Using Soft-Ice to crack Windows software
When cracking in windows it is ussaly an shareware application which allows you to
register to the full version if you enter a serial number, surprisingly 90% of all
shareware applications protection schemes are dead easy to crack unlike the dos
counter part. Now the key to cracking is to get yourself into the right piece of
code, now this is VERY easy in normal windows applications but is much more
difficult when an application was written in Visual Basic. Now there are a few ways
to do this but ill show you the way I do it.

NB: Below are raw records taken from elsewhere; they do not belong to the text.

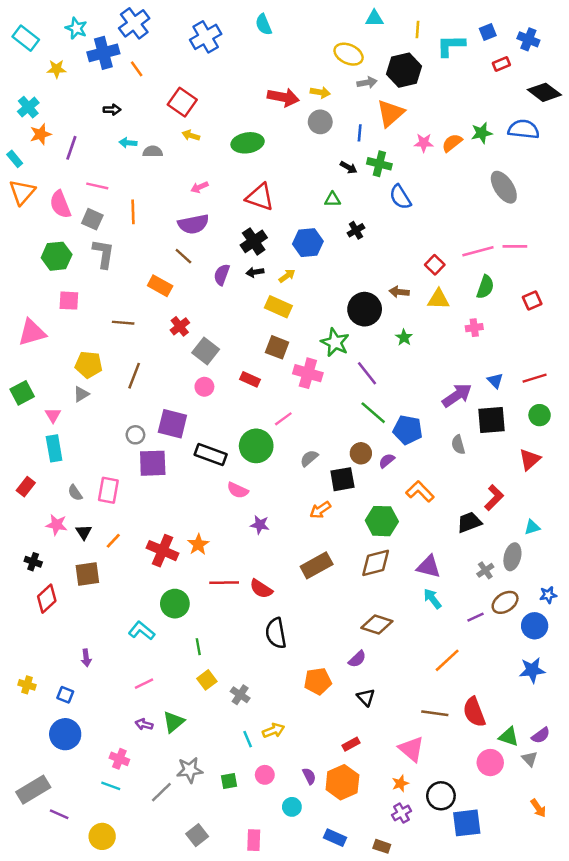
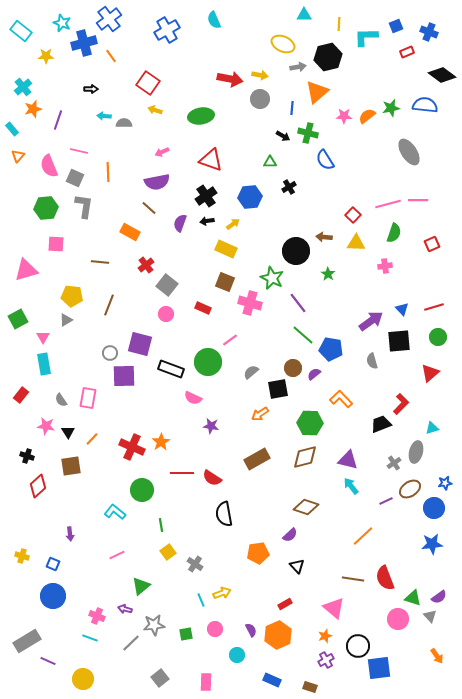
orange triangle: (22, 192) -> (18, 156), size x0.6
purple arrow: (144, 724) -> (125, 609), moved

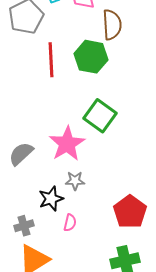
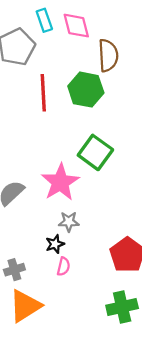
black star: (51, 199) -> (55, 244), moved, size x0.7

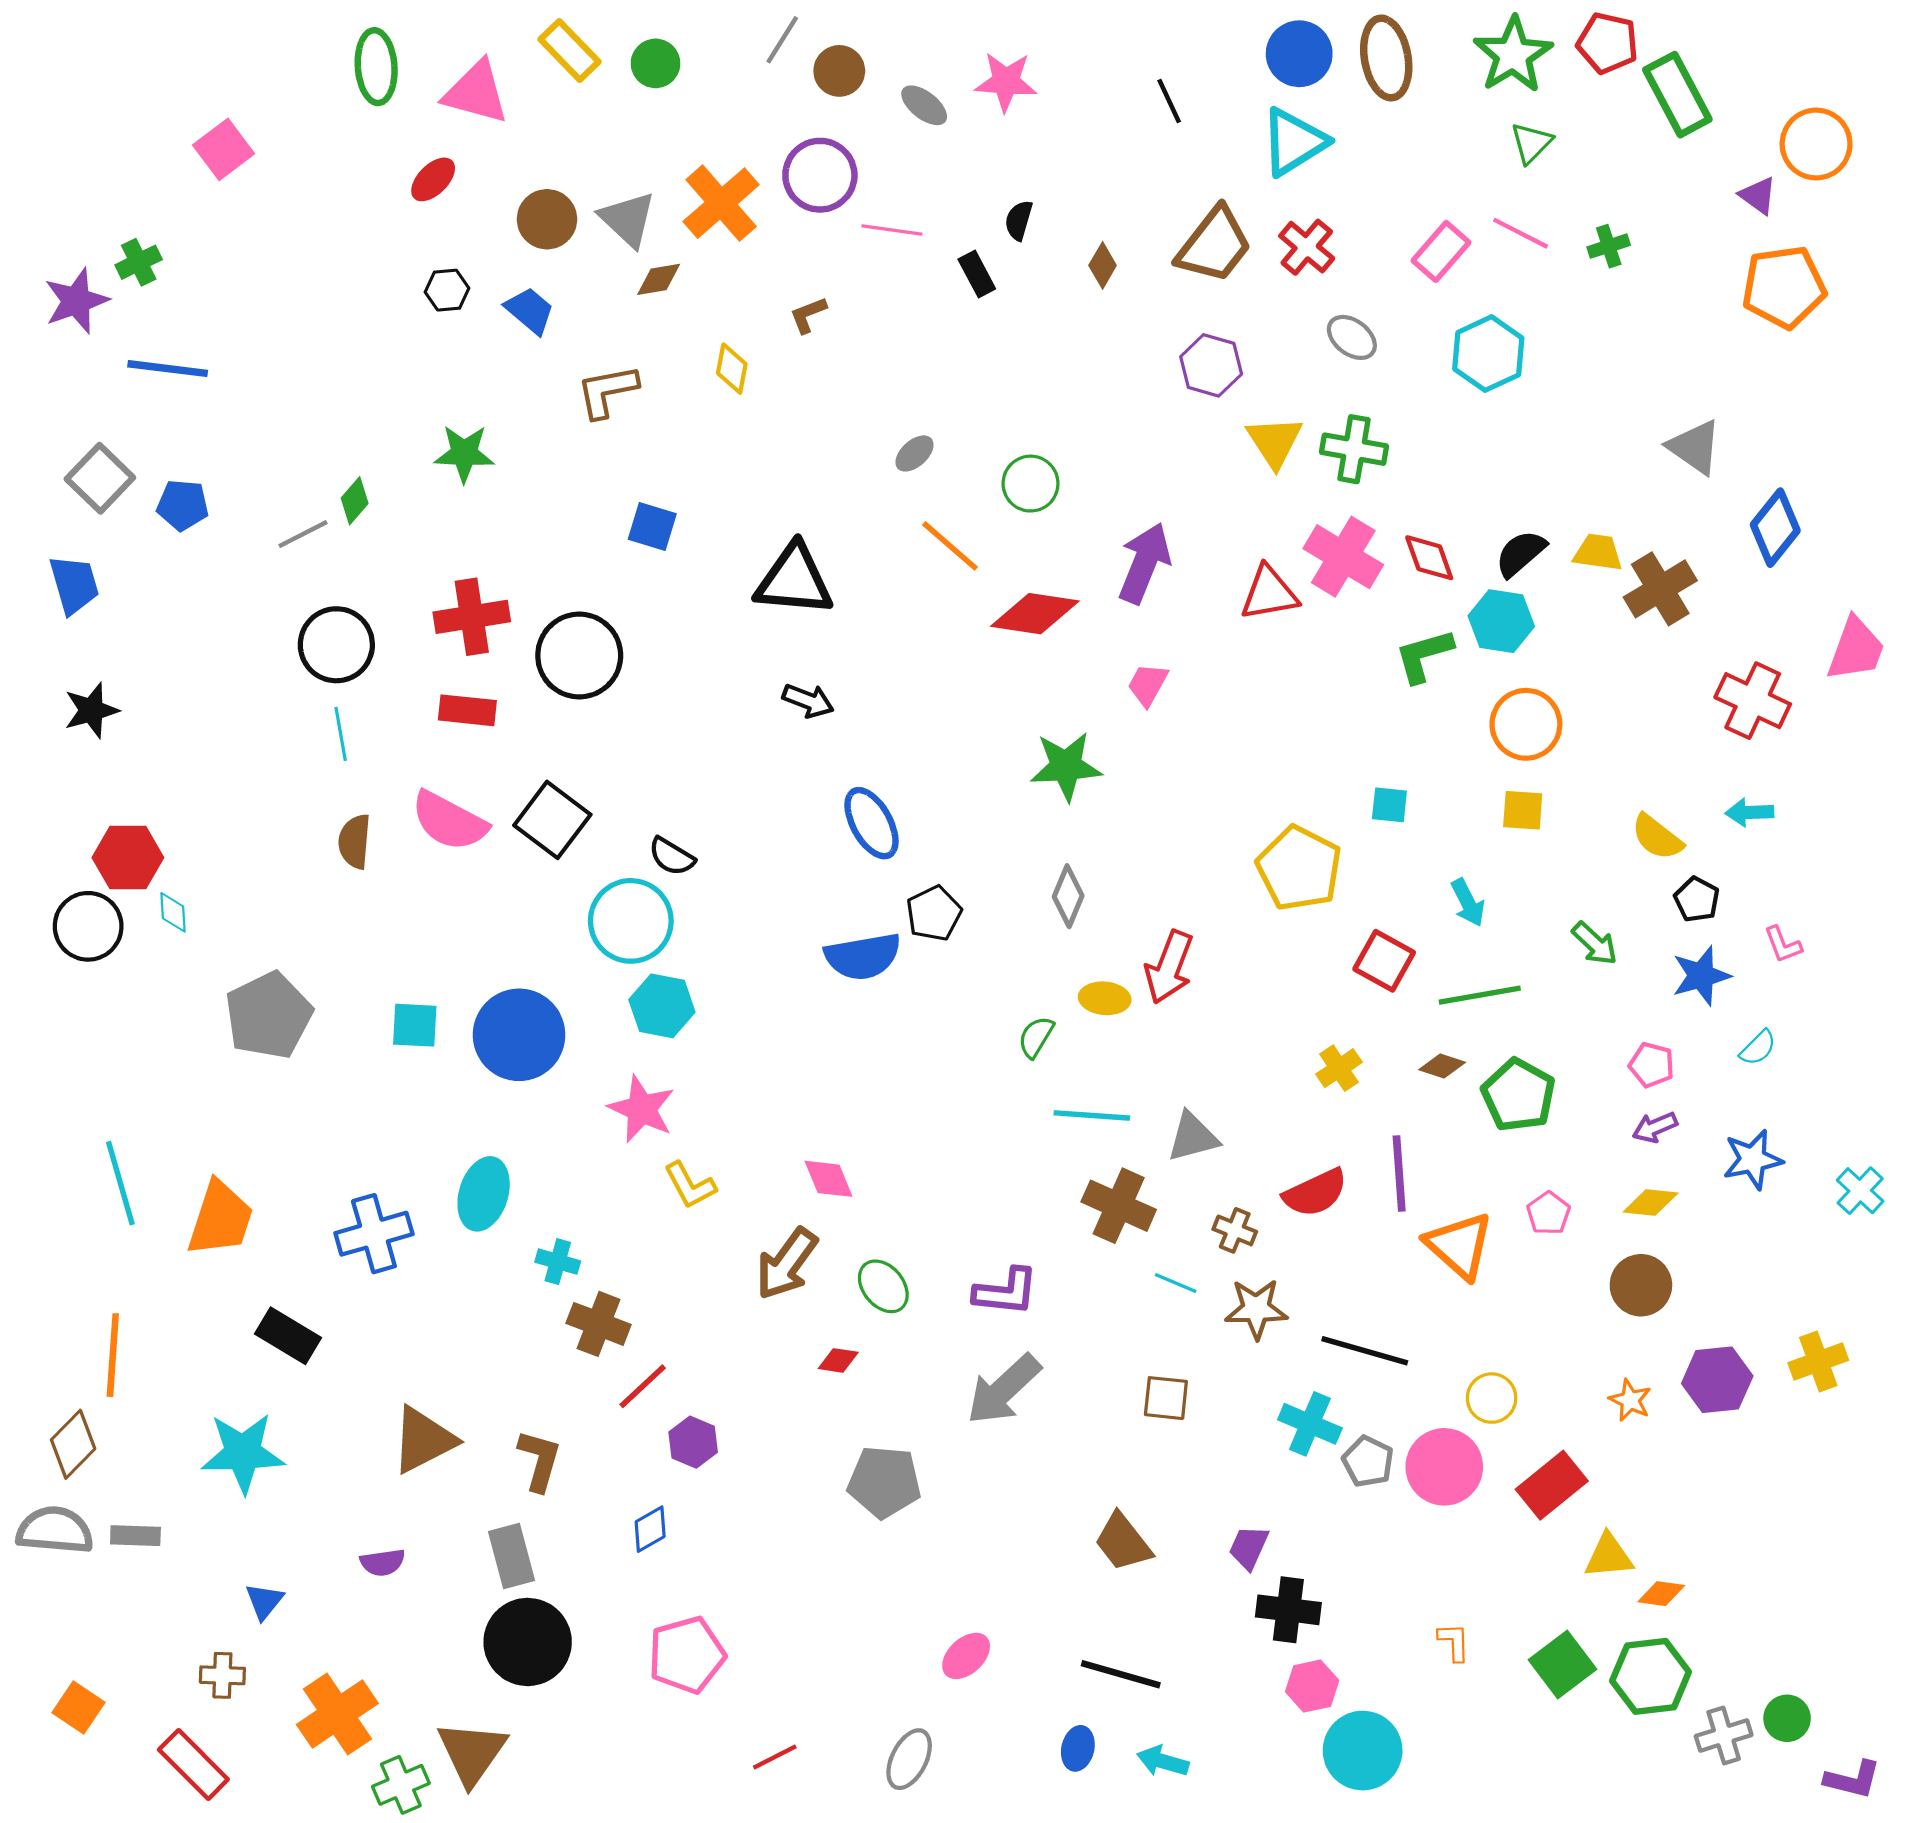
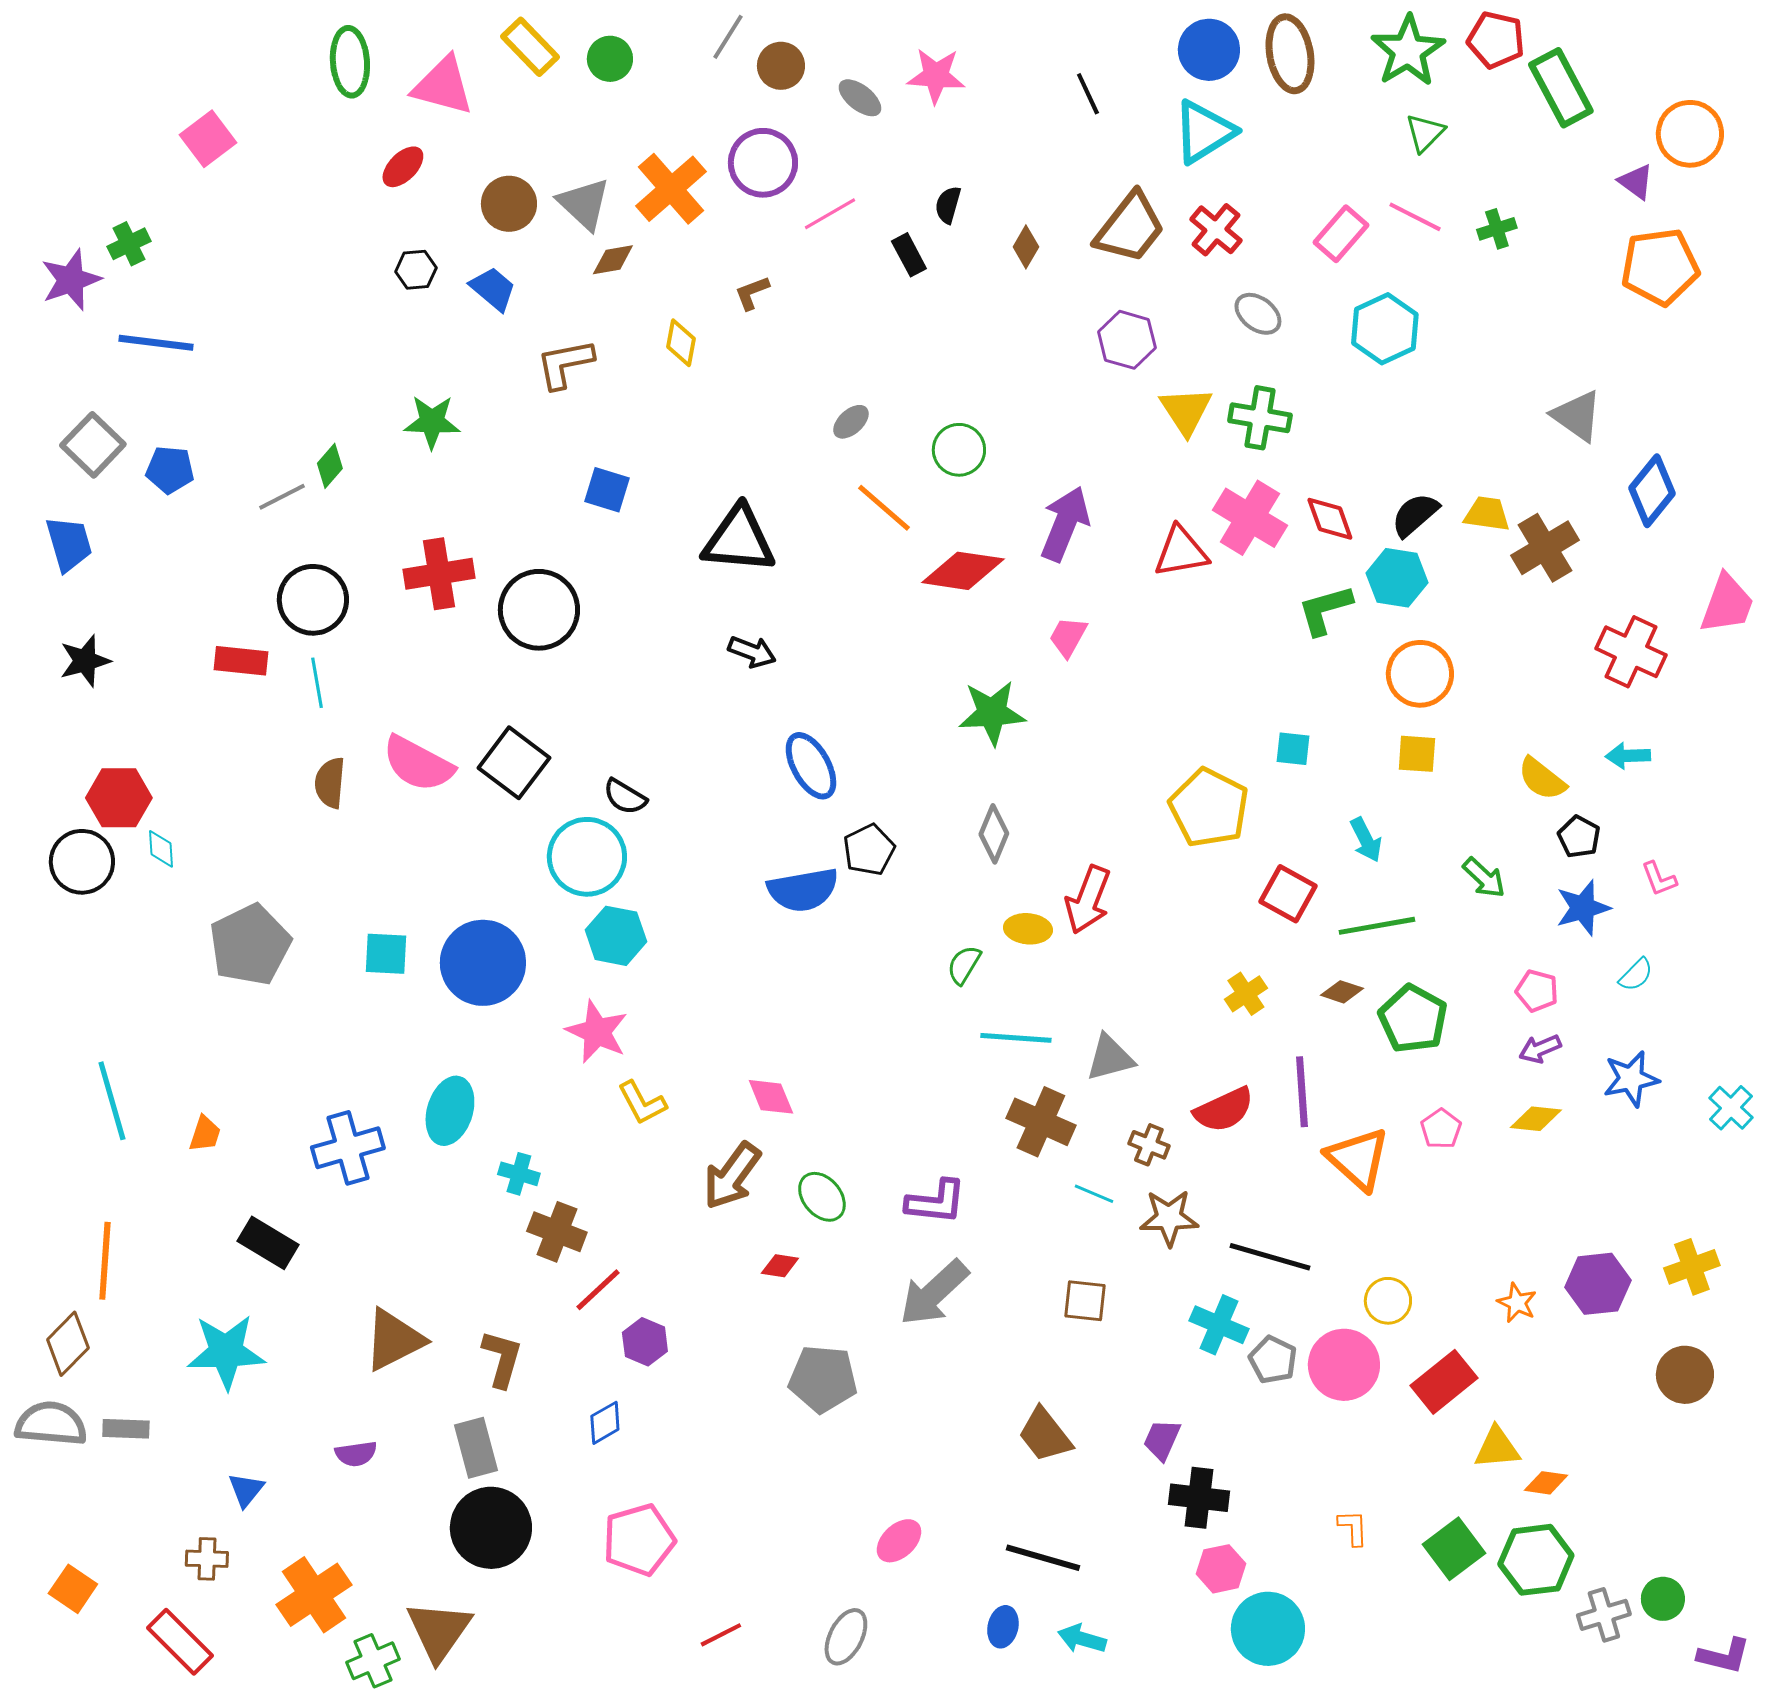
pink line: (892, 230) -> (830, 214), turned -38
red rectangle: (467, 710) -> (241, 661), moved
orange trapezoid: (220, 1219) -> (205, 1134), size x0.5
brown circle: (1641, 1285) -> (1685, 1375), moved

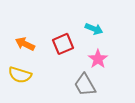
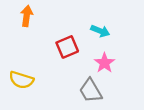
orange arrow: (25, 44) -> (27, 16), moved, turned 72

Guidelines to cracking an shareware application that needs an serial number:
- Go to the registration window
- Enter your name and a UNIQUE number
- Get in soft-ice and search for the UNIQUE number in memory - always from
address 0030:0
- Put a brake point on the number in memory
- Return to the application
- Press the OK or Register button
- It should brake into soft-ice after you clicked the button
- Use the F12 key to get into the APPLICATIONS code
- Find the "magic" jump
- Patch the "magic" jump
For a UNIQUE number I use 666999 , you can use anything as long as it is not all
ready in the computers memory some where, or you are going to get confused, in other
words it is not a good idea to use 123456. The "magic" jump will be the
jump that tells the application it's the correct key or if it's not. Sometimes,
depending on how well the program was written, you dont even have to modify the
"magic" jump.
Simple example:
test edx,edx ;
jnz good_code ; "magic" jump
bad_code:
xor ax,ax ; zero out ax so that we know it's wrong
jmp all_done ;
good_code:
mov al,1 ; put a 1 in al so that we know it's right
all_done:
ret ; finish up
in this example if we replace je good_code with jmp good_one it will ALWAYS jump to
the correct code sequence no matter what the code.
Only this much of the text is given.